Chad,
There's no one answer to that question - you can go pretty much anyway you want with this. There are many, many different views of how piracy operates in Traveller.
One question, first: how did the cargo get on-board if it won't fit through the airlock? There must be some sort of hatch big enough for it to be on the ship in the first place. Evacuate the atmosphere from the hold (most ships have multiple compartments separated by bulkheads), pop those cargo hatches, perhaps turn off the artificial gravity in the hold to facilitate moving the cargo, and move it across. If the pirates do this kind of thing a lot (in other words they're real pirates, not just a desparate merchant who's turned to piracy in a pinch) they'll be experienced at this sort of thing, and probably have whatever is needed to protect most simple cargos for the short transition. Or maybe not and they have to improvise...
Some other options:
- The pirates execute the crew - "Dead men tell no tales." Pretty harsh and not good for the game, so not recommended.
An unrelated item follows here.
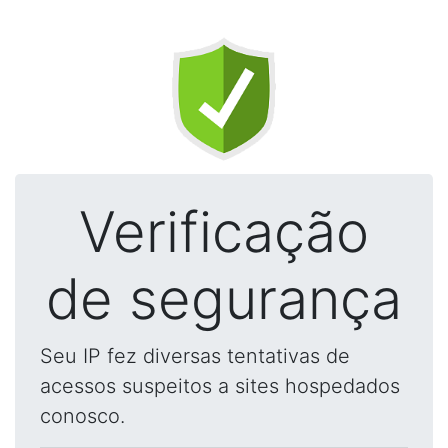
Verificação
de segurança
Seu IP fez diversas tentativas de
acessos suspeitos a sites hospedados
conosco.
- The pirates incapacitate the crew somehow. A lot of ways to do this: physical restraints (tieing them up or locking them in a storage room or something), drugging them, manipulating the artifical gravity to pin them to the floor (might involve making some modifications to the ship to permit that), securing them in a area and then partially evacuating the atmosphere until they pass out - lots of possibilities.
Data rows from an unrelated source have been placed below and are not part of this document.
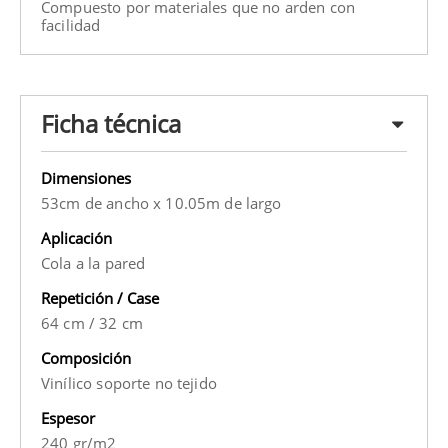
Compuesto por materiales que no arden con
facilidad
Ficha técnica
Dimensiones
53cm de ancho x 10.05m de largo
Aplicación
Cola a la pared
Repetición / Case
64 cm
/
32 cm
Composición
Vinílico soporte no tejido
Espesor
240 gr/m2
- The pirates keep the crew under guard. This is a lot riskier for the pirates and ties down some of their personnel, but it offers the crew a better chance to escape.
- The pirates take a hostage (or two, or three). They threaten to start by killing the hostage in some manner almost certain to succeed (gun to the head of a bound vicitm, bomb vest like the one Sandra Bullock wore in Speed, etc.) if the crew undertakes any form of resistance, alerts the authorities, etc. This could be combined with one of the other methods. Likely hostages include children (hey, they're pirates, they're bad guys), a critical member of the crew like a pilot or engineer (depending on the size & type of ship & the crew make-up), or the captain. Evil twist: the hostage gets moved aboard the pirate's boat, or their main vessel, or stuck in a vacc suit and tethered to the hull or otherwise kept apart from the crew.
- The pirates try to recruit all or some of the crew. Again, this could be combined with another option. Prospective recruits get moved under guard to a separate location and kept secure until the operation is finished.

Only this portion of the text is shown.